"Story Machines: How Computers Have Become Creative Writers" foi publicado em julho 2022, mas os seus autores, Mike Sharples e Rafael Perez, académicos na área da aprendizagem e criatividade IA, dizem-nos que o livro começou a ser preparado em 2001, por isso não se espere aqui um tratado sobre o enorme potencial aberto pelos sistemas GPT, que apesar de serem abordados representam apenas uma pequena parte da discussão.
O livro faz um bom trabalho, ainda que muito breve, de introdução ao modo como o humano se interessou pela criação de sistemas autómatos capazes de criar histórias, evocando alguns exemplos muito instigantes como: o gerador de verdades, criado por Ramon Llull no século XIII (ver imagem); ou a máquina "Eureka" de 1845 (ver imagem), que criava versos em latim, baseada num sistema desenhado por John Peter em 1677. Estes sistemas ligam-se mais tarde às abordagens de OULIPO, entre outras. Focando-se nos últimos 40 anos, os autores dão conta de um conjunto de geradores de histórias — TAILOR, Tale-SPIN, MINSTREL e MEXICA — com capacidades que têm vindo a evoluir com a complexidade do próprio desenvolvimento da IA. Depois, discute-se o GPT-3 e algum do seu potencial, fala-se do projeto LIGHT, mas é pouco explorado, uma vez que o livro saiu antes da chegada do próprio o ChatGPT. Dececionou-me um pouco, pois introduções a sistemas artificiais de contar histórias já existem várias, mas como em qualquer leitura aprendemos sempre coisas que desconhecemos, porque o mundo é complexo e carregado de invenções que desconhecemos.
O que me tinha aproximado do livro era o tentar perceber como é que o GPT iria transformar o mundo das histórias artificiais, que é algo que vamos discutir bastante nos próximos anos. Porque as diferenças são enormes. O sistemas apresentados por Sharples e Perez são todos baseados em regras criadas por humanos, enquanto os sistemas GPT são baseados em aprendizagem pela máquina, e é isto que poderá, ou não, vir a fazer toda a diferença. Porque enquanto lia sobre os diferentes sistemas apresentados no livro, só pensava no quão humanamente objetivos eram, feitos da nossa limitação para categorizar e articular a realidade. Sistemas que não passam da superficial engenharia reversa da criatividade humana. Por isso, interessante vai ser ver como é que as máquinas vão aprender a contar histórias, e perceber se estas algumas vez nos interessarão.
Existe uma questão de fundo que o livro não responde, e que Ron Charles realiza um crítica contundente, com toda a razão. Livros não faltam aos montes nos centros comerciais, tantos que não teremos tempo para ler, mesmo que os quiséssemos ler, então porquê criar robôs que criam mais livros de histórias?
"I craved more insight on the need for “story machines.” -- And aren’t we already producing vastly more books than anyone wants to read? What would be gained by dumping a billion computer-authored titles onto this saturated market?" Ron Charles, crítico do Washington Post, no Goodreads 2022
Do meu lado, se me interesso há décadas pelo tema, não é com o objetivo de colocar computadores a escrever livros. No domínio em que trabalho, videojogos e mundos virtuais, temos uma necessidade vital de sistemas deste tipo. Cada personagem num mundo virtual é em si mesmo uma história, e não pode "sobreviver" apenas com aquilo que lhe damos à partida. Precisamos de IA que sustente a progressão destes personagens, que lhes garanta credibilidade, por forma a garantir mundos virtuais engajantes. Claro que podemos jogar em ambientes virtuais sociais, em que as personagens são sustentadas em jogadores reais, mas o desafio de criar um mundo IA no qual posso mergulhar e viver aventuras continua bem vivo e extremamente relevante.

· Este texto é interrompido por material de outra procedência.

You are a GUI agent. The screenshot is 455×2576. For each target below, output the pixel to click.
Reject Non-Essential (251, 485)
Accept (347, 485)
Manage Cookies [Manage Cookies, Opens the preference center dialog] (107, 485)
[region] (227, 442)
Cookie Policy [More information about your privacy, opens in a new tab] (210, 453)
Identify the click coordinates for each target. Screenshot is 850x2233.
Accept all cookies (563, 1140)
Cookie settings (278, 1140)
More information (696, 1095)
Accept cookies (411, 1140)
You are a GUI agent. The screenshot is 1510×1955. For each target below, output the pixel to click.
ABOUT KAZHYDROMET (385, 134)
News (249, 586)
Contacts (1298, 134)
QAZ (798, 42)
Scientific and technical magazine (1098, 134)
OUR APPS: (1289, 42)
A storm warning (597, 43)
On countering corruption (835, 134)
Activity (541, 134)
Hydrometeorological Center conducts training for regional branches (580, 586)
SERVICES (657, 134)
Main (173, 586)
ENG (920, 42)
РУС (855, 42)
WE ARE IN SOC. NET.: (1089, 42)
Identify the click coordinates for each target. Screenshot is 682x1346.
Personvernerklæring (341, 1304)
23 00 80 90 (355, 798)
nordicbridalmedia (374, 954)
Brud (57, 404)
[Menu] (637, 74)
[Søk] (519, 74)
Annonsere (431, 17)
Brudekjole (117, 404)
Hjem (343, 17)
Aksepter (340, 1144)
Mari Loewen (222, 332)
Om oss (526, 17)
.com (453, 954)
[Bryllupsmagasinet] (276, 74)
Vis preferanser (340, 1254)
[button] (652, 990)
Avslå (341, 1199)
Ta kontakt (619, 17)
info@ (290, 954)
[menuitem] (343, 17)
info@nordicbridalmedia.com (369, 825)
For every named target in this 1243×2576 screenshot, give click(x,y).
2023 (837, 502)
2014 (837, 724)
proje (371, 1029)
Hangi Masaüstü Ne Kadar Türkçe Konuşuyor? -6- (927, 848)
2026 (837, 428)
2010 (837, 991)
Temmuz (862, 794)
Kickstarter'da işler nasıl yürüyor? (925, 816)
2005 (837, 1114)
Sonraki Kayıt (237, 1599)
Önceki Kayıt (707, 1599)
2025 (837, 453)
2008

Mais, quando falamos destes mundos jogáveis, não falamos de simples histórias encerradas sobre uma lição, mas falamos de histórias que se dêem à personalidade de cada jogador. O fundamento da criação de uma história interativa, que necessita de IA para funcionar corretamente, é lançar o recetor num terreno narrativo de co-autoria da experiência. Não somos apenas recipientes de um mundo expressivo, temos poder enquanto jogadores para participar e escolher o que deve acontecer. Aqui, no processo de assimilação da história, não nos limitamos a seguir, tentando interpretar o mundo e as personagens, temos também de agir, e mais interessante, responsabilizar-nos pelas nossas próprias escolhas e ações.
São artefactos de história distintos, e são artefactos que justificam plenamente os sistemas discutidos aqui por Mike Sharples e Rafael Perez. Quem trabalha no domínio da IA e narrativa, não quer criar mais livros ou filmes, quer antes criar novas formas de contar, mas acima de tudo, de experienciar, viver essas histórias.